Extracted records:
*** Block opens ***

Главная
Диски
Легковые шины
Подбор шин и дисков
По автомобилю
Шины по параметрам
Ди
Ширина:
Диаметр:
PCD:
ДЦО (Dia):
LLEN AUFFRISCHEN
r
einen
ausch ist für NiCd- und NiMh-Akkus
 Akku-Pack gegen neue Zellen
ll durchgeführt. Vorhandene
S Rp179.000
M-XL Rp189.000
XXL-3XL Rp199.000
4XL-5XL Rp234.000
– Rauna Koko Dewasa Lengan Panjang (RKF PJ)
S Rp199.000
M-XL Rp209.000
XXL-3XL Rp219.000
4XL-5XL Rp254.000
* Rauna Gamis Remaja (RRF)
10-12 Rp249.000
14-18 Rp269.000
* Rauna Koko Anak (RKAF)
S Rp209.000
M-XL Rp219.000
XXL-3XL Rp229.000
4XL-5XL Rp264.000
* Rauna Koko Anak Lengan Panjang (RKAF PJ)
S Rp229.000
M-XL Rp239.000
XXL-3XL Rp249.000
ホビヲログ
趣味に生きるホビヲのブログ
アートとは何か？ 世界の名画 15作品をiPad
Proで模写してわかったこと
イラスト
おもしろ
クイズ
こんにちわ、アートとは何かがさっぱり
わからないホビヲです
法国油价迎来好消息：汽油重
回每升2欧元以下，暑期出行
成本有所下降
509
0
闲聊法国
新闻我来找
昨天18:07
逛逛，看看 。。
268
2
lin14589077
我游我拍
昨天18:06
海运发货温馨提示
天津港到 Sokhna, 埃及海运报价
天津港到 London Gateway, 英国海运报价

*** Block closes ***
*** Block opens ***

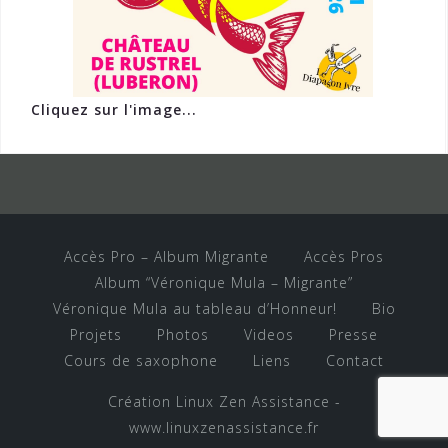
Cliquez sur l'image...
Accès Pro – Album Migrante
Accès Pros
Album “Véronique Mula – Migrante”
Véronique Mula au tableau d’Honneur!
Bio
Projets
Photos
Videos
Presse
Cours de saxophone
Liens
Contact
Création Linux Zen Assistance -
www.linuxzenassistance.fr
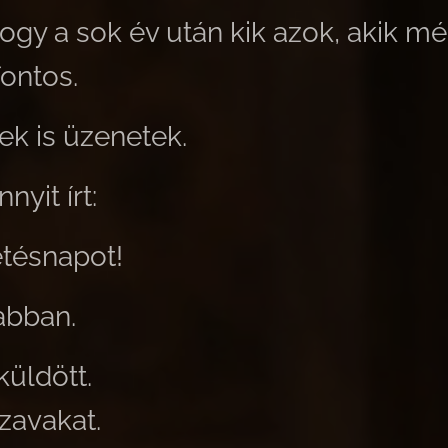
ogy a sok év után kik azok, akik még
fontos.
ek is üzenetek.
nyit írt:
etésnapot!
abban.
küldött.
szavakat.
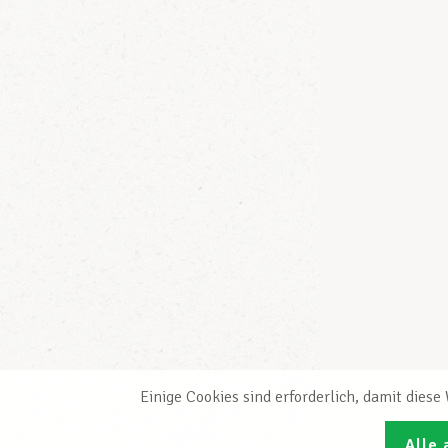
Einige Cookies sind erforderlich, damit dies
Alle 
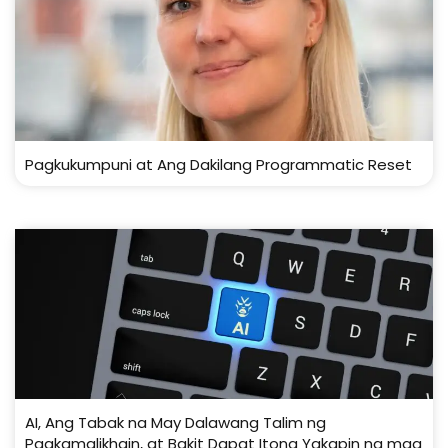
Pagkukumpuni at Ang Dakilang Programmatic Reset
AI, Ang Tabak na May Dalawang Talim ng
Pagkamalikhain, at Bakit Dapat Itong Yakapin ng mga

*** Block closes ***

### DESCRIPTION OF THE TASK
Identify each line in the entries with the word "Album" and copy it.

### EXPECTED ANSWER
Accès Pro – Album Migrante
Album “Véronique Mula – Migrante”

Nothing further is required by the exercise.